The latest Lunar New Year stamp from the U.S. Postal Service pays homage to the late Hawaii graphic designer Clarence Lee, who designed the first series of Lunar New Year stamps released in 1992.
Artist Kam Mak created the new Year of the Monkey stamp, which depicts two bright red-orange peonies — symbols of wealth and honor — and incorporates two elements from the previous series, including Lee’s paper-cut design of a monkey. The other is the Chinese character for “monkey” drawn in calligraphy by Lau Bun.
Lee, who died in 2015, was a pioneer in the Hawaii design industry who mentored and inspired many other designers, according to his daughter, Cathy Lee Chong.
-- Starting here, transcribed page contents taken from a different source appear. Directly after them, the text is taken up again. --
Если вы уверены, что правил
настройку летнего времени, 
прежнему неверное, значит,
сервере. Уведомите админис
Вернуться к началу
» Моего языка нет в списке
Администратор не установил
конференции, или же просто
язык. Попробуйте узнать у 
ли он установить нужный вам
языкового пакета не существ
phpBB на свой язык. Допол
He also designed the U.S. stamp for the 2008 Beijing Olympics.
“I’m very happy to see his work continue,” said Chong. “The greatest tribute to an artist is to have their work appreciated and revived.”
Getting the postal service to create a Lunar New Year stamp series wasn’t easy. The Organization of Chinese Americans, now known as OCA-Asian Pacific American Advocates, lobbied the agency to create the original series after Georgia chapter member Jean Chen, a children’s librarian, came across a book about the history of the Transcontinental Railroad. It had a photo that showed only Caucasian workers celebrating the completion of the railroad in 1869. This obvious slight to the numerous Chinese laborers involved in the massive undertaking incensed Chen, who felt that Asians’ contributions to the country had long been ignored, according to OCA.
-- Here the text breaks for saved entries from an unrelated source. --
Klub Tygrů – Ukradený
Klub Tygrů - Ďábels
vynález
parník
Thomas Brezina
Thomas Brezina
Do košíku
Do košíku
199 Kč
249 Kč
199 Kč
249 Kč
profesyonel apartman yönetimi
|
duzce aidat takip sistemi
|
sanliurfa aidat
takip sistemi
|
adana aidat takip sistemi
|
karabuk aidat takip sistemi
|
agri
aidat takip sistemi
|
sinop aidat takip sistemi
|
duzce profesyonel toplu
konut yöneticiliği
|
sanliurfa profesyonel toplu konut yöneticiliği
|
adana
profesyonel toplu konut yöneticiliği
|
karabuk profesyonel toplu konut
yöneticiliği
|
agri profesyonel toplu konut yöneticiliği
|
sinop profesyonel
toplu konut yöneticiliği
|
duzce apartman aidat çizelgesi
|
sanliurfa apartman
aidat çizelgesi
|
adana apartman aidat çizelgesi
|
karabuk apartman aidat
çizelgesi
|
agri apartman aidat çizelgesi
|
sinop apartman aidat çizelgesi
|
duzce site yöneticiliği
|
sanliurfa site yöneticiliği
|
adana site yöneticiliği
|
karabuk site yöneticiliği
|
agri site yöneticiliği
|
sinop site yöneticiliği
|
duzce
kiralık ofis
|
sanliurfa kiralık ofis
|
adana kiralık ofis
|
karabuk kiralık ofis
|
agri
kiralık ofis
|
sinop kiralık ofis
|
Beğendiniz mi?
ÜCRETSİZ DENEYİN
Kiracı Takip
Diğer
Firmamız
Chen moved the OCA to lead the way in urging the postal service to issue the first stamp honoring the contributions of Chinese-Americans, and the agency asked Lee to design it.
After Lee’s popular Lunar New Year stamp series ended in 2004, OCA lobbied again to have the series renewed. In 2008 the postal service commissioned Mak to design the second set. All of the stamps in the second series include Lee’s paper-cut designs in the upper left corner.
“I’m thrilled I was given the opportunity to tell a story through my paintings,” said Mak, 54, who was born in Hong Kong and grew up in New York’s Chinatown. “Clarence Lee’s animal designs help enhance the series. He created an incredible following — not just Chinese or Asian people who celebrate the Lunar New Year, but many people outside of the culture fell in love with the whole series of stamps.”
In a 2008 interview Lee said the stamps gave him a chance to honor his parents. Lee’s mother was a Chinese-American from Hawaii; his father emigrated from China and worked hard to support his wife and five children as a butcher in Honolulu’s Chinatown.
“I remember my father getting butcher paper, that was a pink, waxy butcher paper, and he would bring it home for me, sheets and sheets of it. And I would just sit on the floor and just start drawing,” said Lee, who credits his parents for nurturing his passion for art as a child.
For Mak, creating the stamps honors “all those Chinese-Americans in the past and in the present who continue to contribute to this country. We helped build this country. It’s acknowledging all those contributions.”